Your instructions:
Below are entries; repeat exactly, and nothing else, the lines from the one holding "Lasă un răspuns" through the one holding "Другие новости", inclusive. Leave the pictures out.

(Data extracted from a collection)
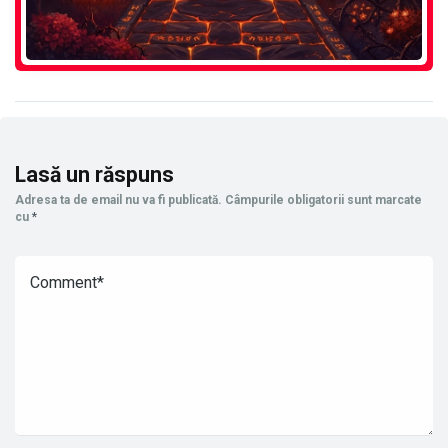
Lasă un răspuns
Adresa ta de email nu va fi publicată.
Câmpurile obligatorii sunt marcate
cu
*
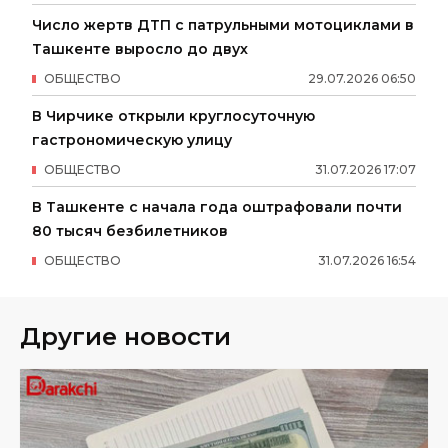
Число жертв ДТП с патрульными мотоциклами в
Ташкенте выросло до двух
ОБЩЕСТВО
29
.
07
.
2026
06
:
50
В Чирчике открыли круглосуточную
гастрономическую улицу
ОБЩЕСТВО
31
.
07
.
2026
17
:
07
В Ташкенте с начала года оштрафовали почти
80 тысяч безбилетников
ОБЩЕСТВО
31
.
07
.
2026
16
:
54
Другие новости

==

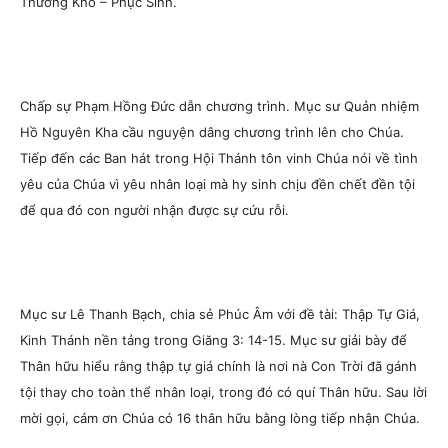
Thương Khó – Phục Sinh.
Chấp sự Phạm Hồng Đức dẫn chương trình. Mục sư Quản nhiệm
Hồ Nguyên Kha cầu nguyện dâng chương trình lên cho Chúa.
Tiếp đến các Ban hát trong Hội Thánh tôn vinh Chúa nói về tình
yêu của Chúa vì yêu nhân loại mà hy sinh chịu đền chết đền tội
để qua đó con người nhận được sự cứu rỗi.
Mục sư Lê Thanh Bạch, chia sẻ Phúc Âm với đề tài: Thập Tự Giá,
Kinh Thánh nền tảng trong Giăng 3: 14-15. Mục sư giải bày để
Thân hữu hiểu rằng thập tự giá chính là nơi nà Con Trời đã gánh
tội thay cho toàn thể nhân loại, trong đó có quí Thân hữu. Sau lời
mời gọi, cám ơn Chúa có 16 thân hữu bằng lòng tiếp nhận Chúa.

---

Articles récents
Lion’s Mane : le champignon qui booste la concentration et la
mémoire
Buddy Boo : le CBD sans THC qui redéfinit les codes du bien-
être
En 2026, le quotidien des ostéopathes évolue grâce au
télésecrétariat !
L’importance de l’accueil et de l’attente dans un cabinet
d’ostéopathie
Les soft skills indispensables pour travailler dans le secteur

Solution to this problem:
Lasă un răspuns
Adresa ta de email nu va fi publicată.
Câmpurile obligatorii sunt marcate
cu
*
Число жертв ДТП с патрульными мотоциклами в
Ташкенте выросло до двух
ОБЩЕСТВО
29
.
07
.
2026
06
:
50
В Чирчике открыли круглосуточную
гастрономическую улицу
ОБЩЕСТВО
31
.
07
.
2026
17
:
07
В Ташкенте с начала года оштрафовали почти
80 тысяч безбилетников
ОБЩЕСТВО
31
.
07
.
2026
16
:
54
Другие новости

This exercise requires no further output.